The populations of WCC in the Iberian Peninsula were geographically structured as judged from analyses of dataset 2 (i.e., the Iberian and Italian populations) and, therefore, support previous studies indicating an origin in the Iberian Peninsula [38,39]. The fact that some other studies [80] were unable to show a genetic structure has been used previously as an indication of the introduced status of other Austropotamobius populations. However, the lack of the genetic structure shown in dataset 1 (i.e., populations from whole distribution range) seems to be mainly a computational artefact since the SAMOVA analysis does not allow to create more than 20 population groups. We speculate that Iberian populations from dataset 1 would show a biogeographic structure if there were no limits to the number of potential population groups.

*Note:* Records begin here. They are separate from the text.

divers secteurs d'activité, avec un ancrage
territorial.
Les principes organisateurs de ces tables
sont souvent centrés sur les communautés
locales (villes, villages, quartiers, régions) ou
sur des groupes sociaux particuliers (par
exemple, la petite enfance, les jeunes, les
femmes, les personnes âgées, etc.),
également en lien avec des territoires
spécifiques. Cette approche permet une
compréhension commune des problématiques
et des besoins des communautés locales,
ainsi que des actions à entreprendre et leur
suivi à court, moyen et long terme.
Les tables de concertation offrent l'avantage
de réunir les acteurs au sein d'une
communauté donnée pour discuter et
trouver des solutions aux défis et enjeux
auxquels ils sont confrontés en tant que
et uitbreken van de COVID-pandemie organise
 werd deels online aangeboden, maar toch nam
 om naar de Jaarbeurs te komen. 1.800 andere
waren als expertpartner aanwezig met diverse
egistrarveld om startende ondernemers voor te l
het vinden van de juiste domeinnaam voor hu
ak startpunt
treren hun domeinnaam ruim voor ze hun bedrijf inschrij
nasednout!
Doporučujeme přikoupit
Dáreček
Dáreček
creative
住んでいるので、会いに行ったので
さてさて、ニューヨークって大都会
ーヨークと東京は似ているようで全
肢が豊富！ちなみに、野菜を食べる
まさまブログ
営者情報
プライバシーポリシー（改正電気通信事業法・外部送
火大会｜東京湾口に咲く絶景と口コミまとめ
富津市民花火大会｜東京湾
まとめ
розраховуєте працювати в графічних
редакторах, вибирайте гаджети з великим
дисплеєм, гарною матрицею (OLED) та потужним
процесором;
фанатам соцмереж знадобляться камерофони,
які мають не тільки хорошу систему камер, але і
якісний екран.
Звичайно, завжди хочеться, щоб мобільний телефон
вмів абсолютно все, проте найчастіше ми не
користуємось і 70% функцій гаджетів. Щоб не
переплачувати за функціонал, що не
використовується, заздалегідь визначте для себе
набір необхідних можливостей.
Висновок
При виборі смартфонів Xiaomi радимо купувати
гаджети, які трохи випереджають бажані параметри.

The divergence time estimates suggested a separation of the Iberian and Italian populations of the WCC several thousands of years ago during the Pleistocene for all the proposed scenarios. Even though the results of molecular dating were not fully conclusive, since split nodes between Iberian and Italian populations were not supported by posterior probability values, the estimated values in the Pleistocene are in accordance to the results of previous research performed by Pedraza et al. [36] and Jelic et al. [23]. The ranges of divergence times obtained for the genus Astacus and Austropotamobius, and between Austropotamobius species, and, even, within WCC largely overlapped with those obtained by these previous studies [23,36]. In addition, the monophyletic clades within the A. italicus lineage were highly supported by posterior probability values. Under all proposed evolutionary scenarios, the Iberian and Italian populations seem to have diverged in several events during the Pleistocene. These results would be in line with the theory proposed about a unique distribution range for the A. i. italicus clade populations from the Iberian Peninsula eastwards until at least the Central Apennines (i.e., Circum-Mediterranean distribution) before the LPG in Pleistocene [35,36,88].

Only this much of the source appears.